EXERCISE DETAILS:
Apart from the pictures, every entry below must be given again exactly.

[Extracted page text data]

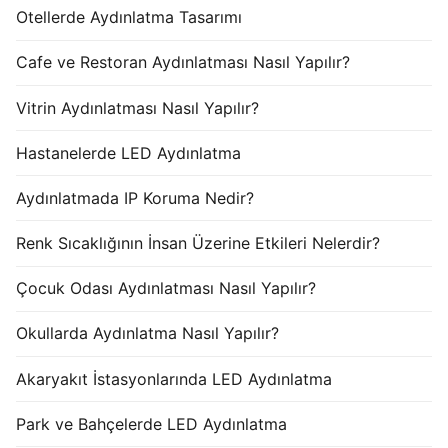
Otellerde Aydınlatma Tasarımı
Cafe ve Restoran Aydınlatması Nasıl Yapılır?
Vitrin Aydınlatması Nasıl Yapılır?
Hastanelerde LED Aydınlatma
Aydınlatmada IP Koruma Nedir?
Renk Sıcaklığının İnsan Üzerine Etkileri Nelerdir?
Çocuk Odası Aydınlatması Nasıl Yapılır?
Okullarda Aydınlatma Nasıl Yapılır?
Akaryakıt İstasyonlarında LED Aydınlatma
Park ve Bahçelerde LED Aydınlatma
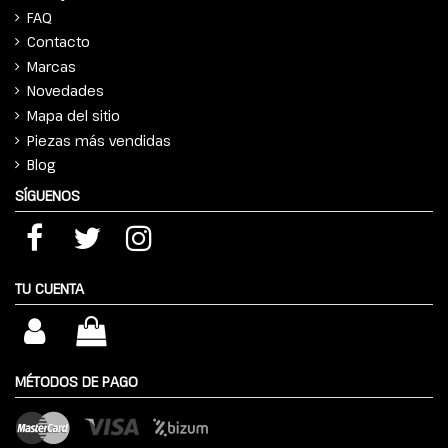
FAQ
Contacto
Marcas
Novedades
Mapa del sitio
Piezas más vendidas
Blog
SÍGUENOS
TU CUENTA
MÉTODOS DE PAGO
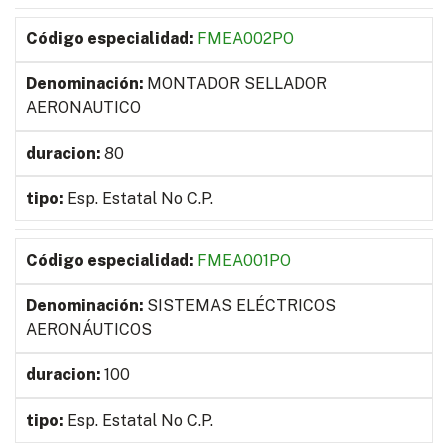
FMEA002PO
MONTADOR SELLADOR
AERONAUTICO
80
Esp. Estatal No C.P.
FMEA001PO
SISTEMAS ELÉCTRICOS
AERONÁUTICOS
100
Esp. Estatal No C.P.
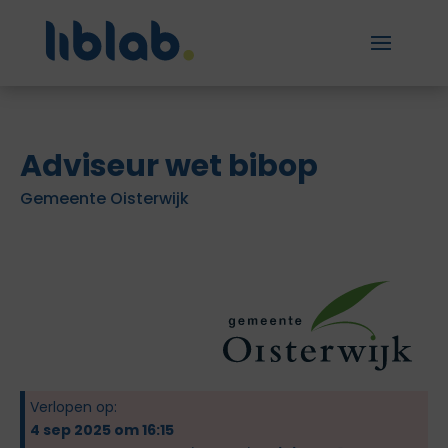
Adviseur wet bibop
Gemeente Oisterwijk
Verlopen op:
4 sep 2025 om 16:15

SOLVED EXERCISE:
Otellerde Aydınlatma Tasarımı
Cafe ve Restoran Aydınlatması Nasıl Yapılır?
Vitrin Aydınlatması Nasıl Yapılır?
Hastanelerde LED Aydınlatma
Aydınlatmada IP Koruma Nedir?
Renk Sıcaklığının İnsan Üzerine Etkileri Nelerdir?
Çocuk Odası Aydınlatması Nasıl Yapılır?
Okullarda Aydınlatma Nasıl Yapılır?
Akaryakıt İstasyonlarında LED Aydınlatma
Park ve Bahçelerde LED Aydınlatma
FAQ
Contacto
Marcas
Novedades
Mapa del sitio
Piezas más vendidas
Blog
SÍGUENOS
TU CUENTA
MÉTODOS DE PAGO
FMEA002PO
MONTADOR SELLADOR
AERONAUTICO
80
Esp. Estatal No C.P.
FMEA001PO
SISTEMAS ELÉCTRICOS
AERONÁUTICOS
100
Esp. Estatal No C.P.
Adviseur wet bibop
Gemeente Oisterwijk
Verlopen op:
4 sep 2025 om 16:15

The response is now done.